[Python-Dev] PEP 277 (unicode filenames): please review
Guido van Rossum
guido@python.org
Tue, 13 Aug 2002 09:01:25 -0400
> Here's a transcript of my Python session. The terminal has been set to
> render in latin-1. The directory contains one file, "frör"
> (fr-o-umlaut-r).
> sap!jack- python
> Python 2.3a0 (#32, Aug 12 2002, 15:31:25)
> [GCC 2.95.2 19991024 (release)] on darwin
> Type "help", "copyright", "credits" or "license" for more information.
> >>> import os
> >>> os.listdir('.')
> ['fro\xcc\x88r']
> >>> utf8name = os.listdir('.')[0]
> >>> unicodename = utf8name.decode('utf-8')
> >>> unicodename
> u'fro\u0308r'
> >>> print unicodename.encode('latin-1')

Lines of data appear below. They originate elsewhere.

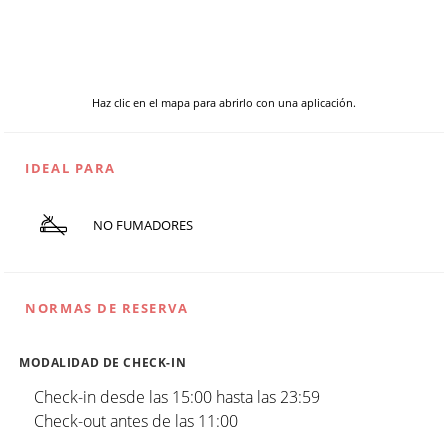
Haz clic en el mapa para abrirlo con una aplicación.
IDEAL PARA
NO FUMADORES
NORMAS DE RESERVA
MODALIDAD DE CHECK-IN
Check-in desde las 15:00 hasta las 23:59
Check-out antes de las 11:00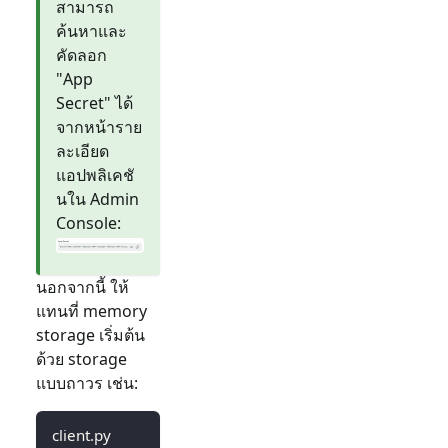
สามารถ
ค้นหาและ
คัดลอก
"App
Secret" ได้
จากหน้าราย
ละเอียด
แอปพลิเคชั
นใน Admin
Console:
นอกจากนี้ ให้
แทนที่ memory
storage เริ่มต้น
ด้วย storage
แบบถาวร เช่น:
client.py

> Traceback (most recent call last):
> File "<stdin>", line 1, in ?
> UnicodeError: Latin-1 encoding error: ordinal not in range(256)
> >>>
>
> Sigh. \u0308 is not in the range(256), but the whole point of
> encode('latin-1') is to make it so, isn't it? And o-umlaut definitely
> has a latin-1 encoding. I tried the same with macroman in stead of
> latin-1 (just to make sure this wasn't a bug in the latin-1 encoder),
> but still no go.
>
> What am I doing wrong?
Looks like it isn't you: the filename somehow contains a character
that's not in the Latin-1 subset of Unicode, and no encoding can fix
that for you. I don't know why -- you'll have to figure out why your
keyboard generates that character when you type o-umlaut.
--Guido van Rossum (home page: http://www.python.org/~guido/)